This repository presents an implementation of the Muon optimizer, enhanced with the QK-Clipping technique introduced in Kimi K2 and better newton-shulz orthogonalization.
- QK-Clipping: Introduces a mechanism to stabilize training by clipping attention logits for each head.
- Corrected RMS: Corrected Muon's update RMS to ensure a compatible learning rate between Muon and Adam
- Esasy to use: Designed to integrate seamlessly with existing transformer and pytorch architectures. Designed to be used as a regular pytorch optimizer.
- Scalability: Optimized for large-scale training scenarios and implemented for DDP training.
- Efficient orthogonalization: Designed to improve gradients orthogonalization via CANS method, a better newton-shulz iteration with eigenvalues interval estimation and chebychev polynomials. (Experimental)

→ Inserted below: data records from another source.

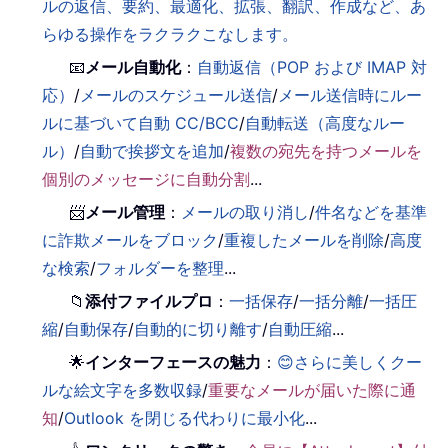
ルの返信、要約、最適化、拡張、翻訳、作成など、あ
らゆる操作をラクラクこなします。
📧
メール自動化
：
自動返信（POP および IMAP 対
応）
/
メールのスケジュール送信
/
メール送信時にルー
ルに基づいて自動 CC/BCC
/
自動転送（高度なルー
ル）
/
自動で挨拶文を追加
/
複数の宛先を持つメールを
個別のメッセージに自動分割
...
📨
メール管理
：
メールの取り消し
/
件名などを基準
に詐欺メールをブロック
/
重複したメールを削除
/
高度
な検索
/
フォルダーを整理
...
📁
添付ファイルプロ
：
一括保存
/
一括分離
/
一括圧
縮
/
自動保存
/
自動的に切り離す
/
自動圧縮
...
🌟
インターフェースの魅力
：
😊さらに美しくクー
ルな絵文字を多数収録
/
重要なメールが届いた際に通
知
/
Outlook を閉じる代わりに最小化
...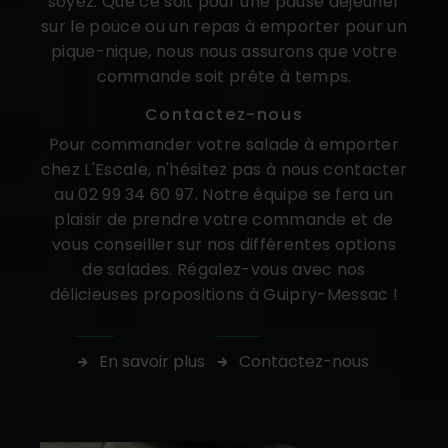
soyez. Que ce soit pour une pause déjeuner
sur le pouce ou un repas à emporter pour un
pique-nique, nous nous assurons que votre
commande soit prête à temps.
Contactez-nous
Pour commander votre salade à emporter
chez L'Escale, n'hésitez pas à nous contacter
au 02 99 34 60 97. Notre équipe se fera un
plaisir de prendre votre commande et de
vous conseiller sur nos différentes options
de salades. Régalez-vous avec nos
délicieuses propositions à Guipry-Messac !
En savoir plus
Contactez-nous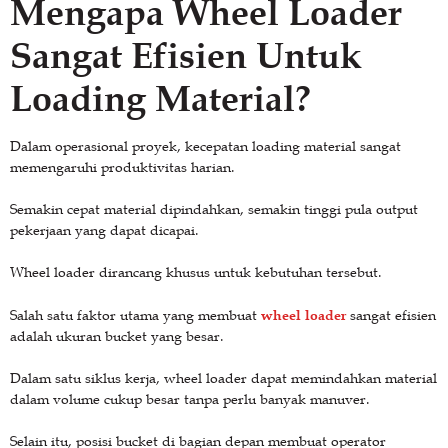
Mengapa Wheel Loader
Sangat Efisien Untuk
Loading Material?
Dalam operasional proyek, kecepatan loading material sangat
memengaruhi produktivitas harian.
Semakin cepat material dipindahkan, semakin tinggi pula output
pekerjaan yang dapat dicapai.
Wheel loader dirancang khusus untuk kebutuhan tersebut.
wheel loader
Salah satu faktor utama yang membuat
sangat efisien
adalah ukuran bucket yang besar.
Dalam satu siklus kerja, wheel loader dapat memindahkan material
dalam volume cukup besar tanpa perlu banyak manuver.
Selain itu, posisi bucket di bagian depan membuat operator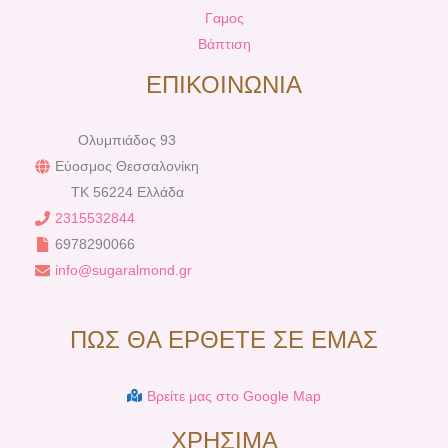
Γαμος
Βάπτιση
ΕΠΙΚΟΙΝΩΝΙΑ
Ολυμπιάδος 93
Εύοσμος Θεσσαλονίκη
TK 56224 Ελλάδα
2315532844
6978290066
info@sugaralmond.gr
ΠΩΣ ΘΑ ΕΡΘΕΤΕ ΣΕ ΕΜΑΣ
Βρείτε μας στο Google Map
ΧΡΗΣΙΜΑ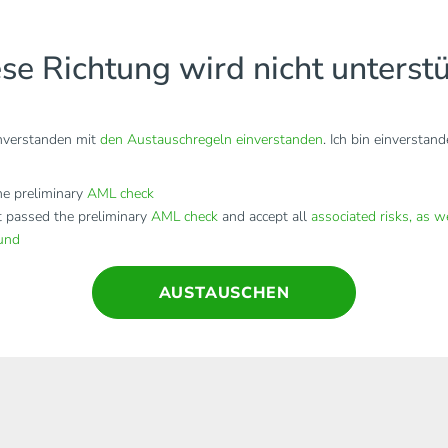
se Richtung wird nicht unterstü
inverstanden mit
den Austauschregeln einverstanden
. Ich bin einverstan
e preliminary
AML check
t passed the preliminary
AML check
and accept all
associated risks, as w
fund
AUSTAUSCHEN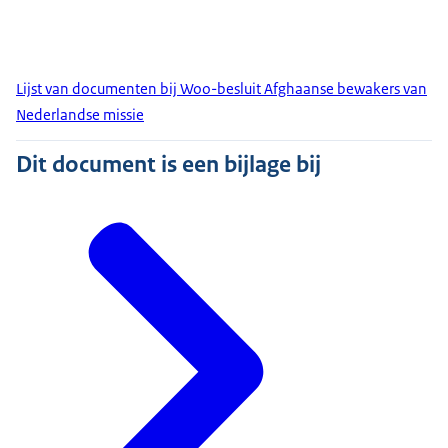
Lijst van documenten bij Woo-besluit Afghaanse bewakers van
Nederlandse missie
Dit document is een bijlage bij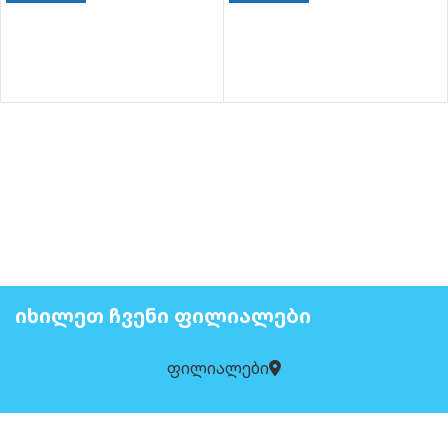
ᲘᲮᲘᲚᲔᲗ ᲩᲕᲔᲜᲘ ᲤᲘᲚᲘᲐᲚᲔᲑᲘ
ფილიალები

- Metrics Logs: Use W&B or tensorboard to monitor QK-clipping
Here's a basic example:
from muon import MuonClip, MuonConfig
from transformers import AutoConfig
# model config can also be a dic with at least num_key_value_heads,num_attention_heads and head_dim keys
model_config = AutoConfig.from_pretrained("{hf_model}")
muon_config = MuonConfig(
unified_lr=True # If true, use the same learning rate for both Muon and Adam parts of the optimizer.
lr=1e-5
lr_muon=1e-4 # Only used if unified_lr is False
lr_adam=1e-4
muon_beta=0.95
muon_decay=0.0
ns_steps=5 #Number of newton-shulz interations. Increase for more precision during orthogonalization
adam_betas=(0.9, 0.95)
adam_decay=0.0
adam_eps=1e-10
enable_clipping=True
clipping_layers_mapping={"q_proj": "q_proj", "k_proj": "k_proj"} # If using a special model with non standard q_proj and k_proj names. Just change the value to the desired name.
clipping_threshold=50.0
clipping_alpha=0.5
log_max_logits=True
log_dir="./logs"
cans_ortho=False # Experimental: Use CANS orthogonalization. Suggest to disable it for now.
estimate_lower_bound=False
)
optimizer = MuonClip(model, model_config, muon_config)
model.train() #You must call model.train() after defining the optimizer so that hooks are registered correctly.Below a training test with and without clipping.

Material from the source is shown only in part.